Fall semester is about to start and campus is coming to life! Whether you’re an undergrad starting your first year at Notre Dame or a graduate student pursuing your Masters or Ph.D., a fan of the University or with family ties here, we have the books for you.
Explore Notre Dame’s rich history with pivotal moments and influential people who helped make the university what it is today.
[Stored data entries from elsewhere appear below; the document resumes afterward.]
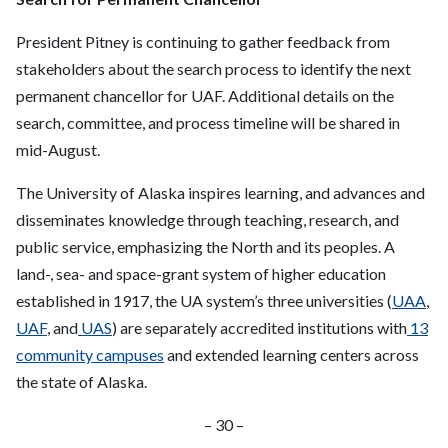
President Pitney is continuing to gather feedback from
stakeholders about the search process to identify the next
permanent chancellor for UAF. Additional details on the
search, committee, and process timeline will be shared in
mid-August.
The University of Alaska inspires learning, and advances and
disseminates knowledge through teaching, research, and
public service, emphasizing the North and its peoples. A
land-, sea- and space-grant system of higher education
established in 1917, the UA system’s three universities (
UAA
,
UAF
, and
UAS
) are separately accredited institutions with
13
community campuses
and extended learning centers across
the state of Alaska.
– 30 –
The University of Notre Dame:
A History
by Thomas E. Blantz C.S.C.
Blantz captures the strong connections that exist between Notre Dame’s founding and early life and today’s university. Alumni, faculty, students, friends of the university, and fans of the Fighting Irish will want to own this indispensable, definitive history of one of America’s leading universities.
Notre Dame Vs. The Klan
by Todd Tucker
In 1924, two uniquely American institutions clashed in northern Indiana: the University of Notre Dame and the Ku Klux Klan. Todd Tucker’s book, published for the first time in paperback, Notre Dame vs. The Klan tells the shocking story of the three-day confrontation in the streets of South Bend, Indiana, that would change both institutions forever.
Black Domers:
African-American Students at Notre Dame in Their Own Words
Edited by Don Wycliff and David Krashna
Foreword by Theodore M. Hesburgh C.S.C.
Black Domers tells the compelling story of racial integration at the University of Notre Dame in the post–World War II era. In a series of seventy-five essays, beginning with the first African-American to graduate from Notre Dame in 1947 to a member of the class of 2017 who also served as student body president, we can trace the trials, tribulations, and triumphs of the African-American experience at Notre Dame through seven decades.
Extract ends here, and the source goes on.